Nous sommes en train de lire son rapport. Cette analyse reprend néanmoins l’essentiel des éléments qu’il y développe, parfois avec plus de précisions et souvent pour le pire...
Nous avons lu l’exposé Guillot
Le 30 juin 2003, Jean-Jacques Aillagon affirmait que le protocole du 26 juin 2003 comportait des « avancées considérables » et que les « protestataires l’[avaient] mal lu ». Les faits l’ont depuis démontré : nous l’avions bien lu.
Le 18 février 2004, il déclarait : « Dans ce pays, il y a trop de compagnies, trop d’artistes et trop d’intermittents qui produisent parfois des spectacles médiocres. Tout cela coûte très cher ». Ces deux phrases avaient provoqué en leur temps une indignation et une consternation légitimes qui participèrent à sa chute.

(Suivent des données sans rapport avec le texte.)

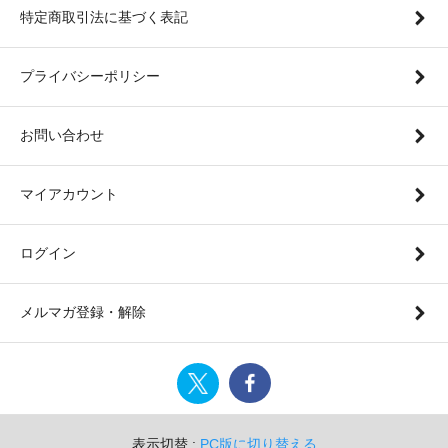
特定商取引法に基づく表記
プライバシーポリシー
お問い合わせ
マイアカウント
ログイン
メルマガ登録・解除
表示切替 :
PC版に切り替える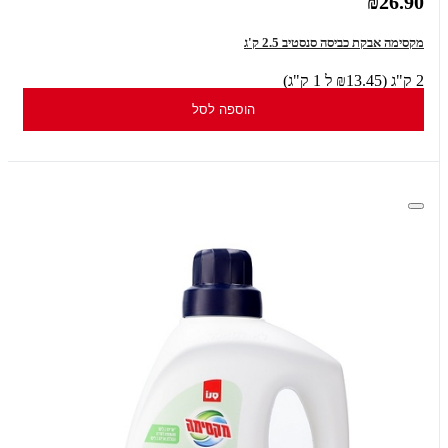
₪26.90
מקסימה אבקת כביסה סנסטיב 2.5 ק'ג
2 ק"ג (₪13.45 ל 1 ק"ג)
הוספה לסל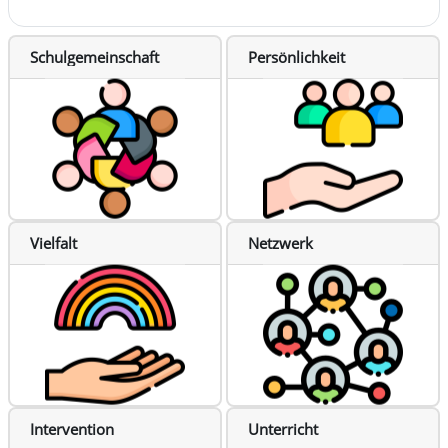
Schulgemeinschaft
Persönlichkeit
Vielfalt
Netzwerk
Intervention
Unterricht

Depuis, un autre ministre, amateur de culture, plus discret sur ses vrais talents de communication, a pris sa place. Il a nommé un « ingénieur en négociations », Jean-Paul Guillot président du Bureau d’Information et de Prévision Economique (BIPE), pour que celui -ci consulte les partenaires « sociaux » et diverses structures du secteur ainsi que la Coordination des Intermittents et Précaires en vue de préparer la prochaine négociation du régime d’assurance chômage des annexes VIII et X.

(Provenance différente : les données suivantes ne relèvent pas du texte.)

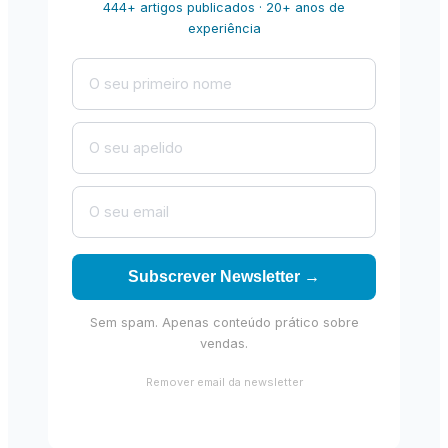
444+ artigos publicados · 20+ anos de
experiência
Subscrever Newsletter →
Sem spam. Apenas conteúdo prático sobre
vendas.
Remover email da newsletter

Nous avons lu son exposé intitulé « Analyses et propositions des partenaires sociaux du secteur sur l’emploi dans le spectacle ».

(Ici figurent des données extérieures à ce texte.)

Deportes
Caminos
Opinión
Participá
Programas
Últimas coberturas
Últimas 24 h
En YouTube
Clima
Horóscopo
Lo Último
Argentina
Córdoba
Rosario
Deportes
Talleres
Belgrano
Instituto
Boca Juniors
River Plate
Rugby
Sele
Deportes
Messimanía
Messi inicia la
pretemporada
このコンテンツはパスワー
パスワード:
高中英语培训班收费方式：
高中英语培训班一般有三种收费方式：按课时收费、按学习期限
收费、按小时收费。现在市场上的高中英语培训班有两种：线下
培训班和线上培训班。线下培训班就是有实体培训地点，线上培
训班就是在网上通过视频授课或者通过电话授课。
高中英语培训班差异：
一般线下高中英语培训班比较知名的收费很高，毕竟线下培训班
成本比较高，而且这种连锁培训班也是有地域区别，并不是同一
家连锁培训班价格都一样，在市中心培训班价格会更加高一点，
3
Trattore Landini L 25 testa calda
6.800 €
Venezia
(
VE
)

Jean-Paul Guillot ne dit pas : « il y a trop d’intermittents » mais « le nombre des intermittents a évolué plus vite que l’activité ».
Il ne dit pas : « il y a trop d’artistes » mais « le nombre d’entrée [dans les annexes VIII et X] constaté depuis quelques années atteste d’une croissance non maîtrisée. »Il ne parle pas de « spectacles médiocres » mais dit que « le nombre d’entrée est incompatible avec une professionnalisation réelle » et qu’il faut « développer une politique de formation professionnelle de qualité ».
Il n’affirme pas : « tout cela coûte très cher » mais « l’Unedic n’a pas à assurer le financement de la politique culturelle de ce pays. »
Ces analyses viennent faire écho aux propos de Donnedieu de Vabres lors du CNPS du 1er décembre 2004 : « Il faut passer d’un protocole d’accord contesté entre les partenaires sociaux interprofessionnels, portant seulement sur l’assurance chômage, à un protocole d’accord portant sur l’emploi culturel (une sorte d’Accords de Valois) impliquant l’Etat, les collectivités territoriales, les organisations du secteur et les confédérations, où chacun doit prendre les engagements correspondants à ses responsabilités, et où l’assurance chômage sera progressivement ramenée à son vrai rôle. »
Nous y voilà à ces « Accords de Valois ».
Il suffit à tout lecteur de consulter les graphiques accompagnant l’exposé de Jean-Paul Guillot pour le constater : la réunion interministérielle du 29 septembre avec les partenaires « sociaux », à laquelle des dizaines de manifestants se sont invités en passant par la fenêtre pour exiger la présence de l’ensemble des concernés à toutes les phases de la négociation, et qui s’est poursuivie le 11 octobre, était une opération de communication. Il s’agissait pour le gouvernement d’inviter les partenaires « sociaux » à noyer le poisson du régime d’assurance-chômage dans l’océan de la politique de l’emploi culturel.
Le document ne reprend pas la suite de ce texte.